A significant portion of the millions of health insurance plans canceled because they failed to meet the standards required by the Affordable Care Act likely would have been canceled by the policyholders anyway, according to a new health study.
President Obama’s repeated assertion, “if you like your plan, you can keep it,” became the target of intense criticism in the last few months as reports of millions of plan cancellations came through. But the new study from Health Affairs concludes from prior years’ data the latest crop of cancellations may not have been significantly different from the normal turnover in the market.
The study analyzed the number of Americans who purchased non-group individual plans between 2008 and 2011, and found instability was the norm.
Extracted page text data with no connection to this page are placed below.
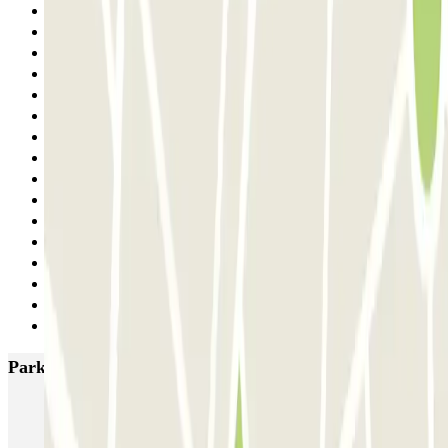
15
16
17
18
19
20
21
22
23
24
25
26
27
28
29
Siguiente
Parkings más valorados en Barcelona
NN Santaló
NN Urgell 2
NN Borrell
NN Valencia III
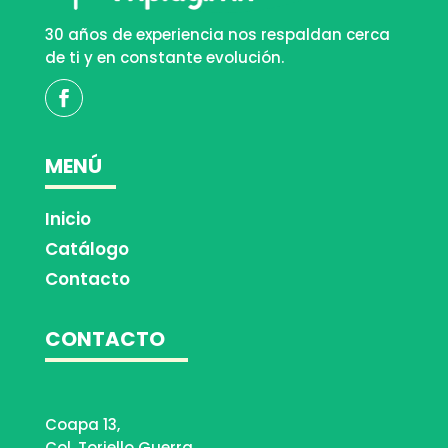
30 años de experiencia nos respaldan cerca
de ti y en constante evolución.
MENÚ
Inicio
Catálogo
Contacto
CONTACTO
Coapa 13,
Col. Toriello Guerra,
Fewer than half of those kept their coverage for more than a year and 80% of those who changed policies had enrolled in new coverage within a year, typically through an employer.
Reports have estimated the recent crop of coverage cancellations may have affected 4.7 million adults, but the study estimates roughly 6.2 million Americans usually leave non-group coverage annually, whether voluntarily or through an inability to afford or qualify for the coverage.
The author concludes from the data that recent coverage cancellations likely reflect much of the typical market turnover, while noting that regulations from the ACA “are presumably leading some people to lose non-group coverage that they would prefer to keep.”
Author Benjamin Sommers also found certain groups of people, those who are white, self-employed, or over 35, typically keep their plans longer than one year. For that group, new plans could become costly, according to the author, as older individuals often shoulder higher medical costs and premiums.